Yes, you can rely on sheepdog's redundancy for sure.

> If I understand well, directio performances depends on the underlying physical storage so on a decent SSD, this could give good results right ?

It depends, but you can try and test the option with or without.

> I don't really understand the "-n" thing ... can you explain me what it does and in which case it is recommended to enable it ?
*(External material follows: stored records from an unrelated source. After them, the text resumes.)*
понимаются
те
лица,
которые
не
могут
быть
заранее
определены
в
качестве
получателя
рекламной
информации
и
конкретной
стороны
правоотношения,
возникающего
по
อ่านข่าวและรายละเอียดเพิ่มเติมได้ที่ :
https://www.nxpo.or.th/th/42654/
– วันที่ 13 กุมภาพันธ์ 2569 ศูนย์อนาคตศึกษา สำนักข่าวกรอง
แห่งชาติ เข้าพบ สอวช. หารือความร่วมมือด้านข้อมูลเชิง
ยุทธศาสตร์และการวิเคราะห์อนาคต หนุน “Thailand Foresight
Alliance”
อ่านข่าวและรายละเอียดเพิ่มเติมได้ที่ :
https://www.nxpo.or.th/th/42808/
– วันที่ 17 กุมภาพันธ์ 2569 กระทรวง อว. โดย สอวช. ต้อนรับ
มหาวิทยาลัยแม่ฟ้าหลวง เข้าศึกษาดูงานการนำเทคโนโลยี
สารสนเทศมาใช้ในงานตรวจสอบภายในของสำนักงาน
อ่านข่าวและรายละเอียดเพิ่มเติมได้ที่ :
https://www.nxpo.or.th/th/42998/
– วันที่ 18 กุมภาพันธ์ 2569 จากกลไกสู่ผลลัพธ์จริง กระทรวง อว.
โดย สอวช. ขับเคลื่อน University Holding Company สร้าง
It drops 'O_SYNC' for openning the file, so your data might survice the power
outage in your data center, but most of the time, it won't courrupt your data
because of redundancy provided by sheepdog. I'd recommend you enable it if you
can see much improvement in performance.

> Last, I'm still asking myself which settings would be the best for cluster formating using Erasure Code. I have 9 nodes and I'd like to find the good balance between performances, capacity and security.
> As I understand, in the x:y tuple, I can't have less than x nodes alive for the cluster to remain functionnal and I can lose y nodes at the same time with no data loss and no downtime ... right ?
> Documentation is not very clear concerning x ... there (https://github.com/sheepdog/sheepdog/wiki/Erasure-Code-Support) it is written that x must be in the 2,4,8,16 range (so, power of 2) but there (http://www.sheepdog-project.org/doc/redundancy_level.html), it is written that it can be a multiply of 2 (2,4,6,8,10,12,...) ... Which one is right ?

power of 2 is right because the x must be divisor of 4M.
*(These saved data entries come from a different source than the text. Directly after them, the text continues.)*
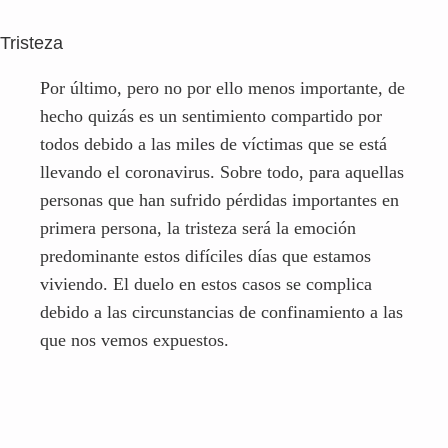
personas que han sufrido pérdidas importantes en
primera persona, la tristeza será la emoción
predominante estos difíciles días que estamos
viviendo. El duelo en estos casos se complica
debido a las circunstancias de confinamiento a las
que nos vemos expuestos.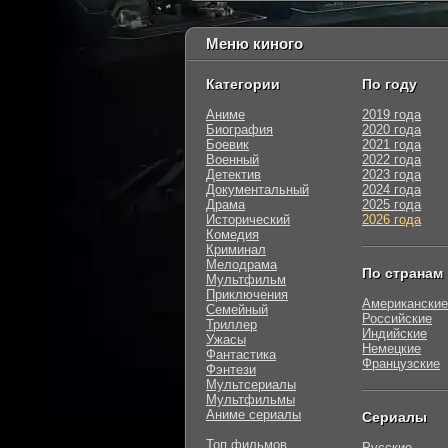
Меню киного
Категории
По году
Аниме
2019 года
Биография
2020 года
Боевик
2021 года
Военный
2022 года
Детектив
2023 года
Документальный
2024 года
Драма
2025 года
Исторический
2026 года
Комедия
Криминал
Мелодрама
По странам
Мультфильм
Приключения
Американские
Семейный
Российские
Триллер
Индийские
Ужасы
Немецкие
Фантастика
Французские
Фэнтези
Мультсериалы
Мультфильмы
Аниме сериалы
Сериалы
Топ фильмов
Русские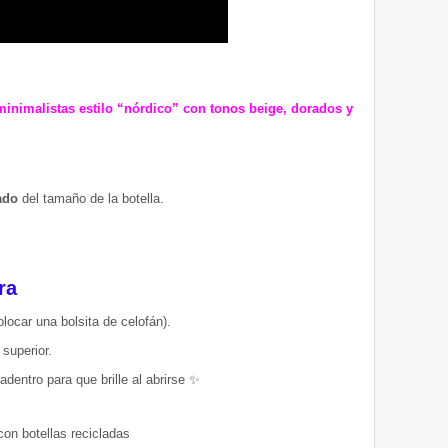
inimalistas estilo “nórdico” con tonos beige, dorados y
ado
del tamaño de la botella.
ra
locar una bolsita de celofán).
 superior.
adentro para que brille al abrirse ✨
con botellas recicladas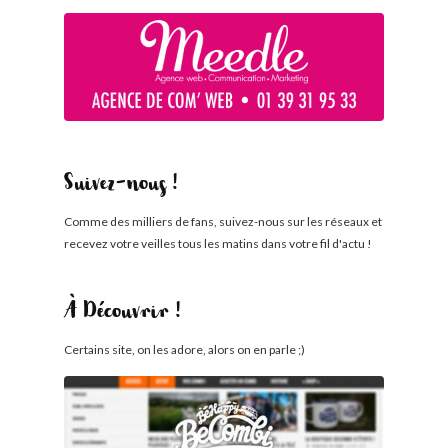
Suivez-nous !
Comme des milliers de fans, suivez-nous sur les réseaux et
recevez votre veilles tous les matins dans votre fil d'actu !
À Découvrir !
Certains site, on les adore, alors on en parle ;)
> For my concern, I was hesitating between these settings :
> - 4:2 because I can run with very few nodes but I can lose only 2 nodes and the ratio is 0.5 which seems a good balance (only 1.5x the vdi size as real storage usage and recovery divided by 2)
> - 6:3 which would give me the same ratio but would give me the ability to lose 3 nodes (but I'll need to have 2/3 of my cluster still alive so in that case, it just fits my current configuration)

6:3 isn't a valid tuple so you can only choose 4:2, which I think is reasonable
for your setup.

Thanks,
Yuan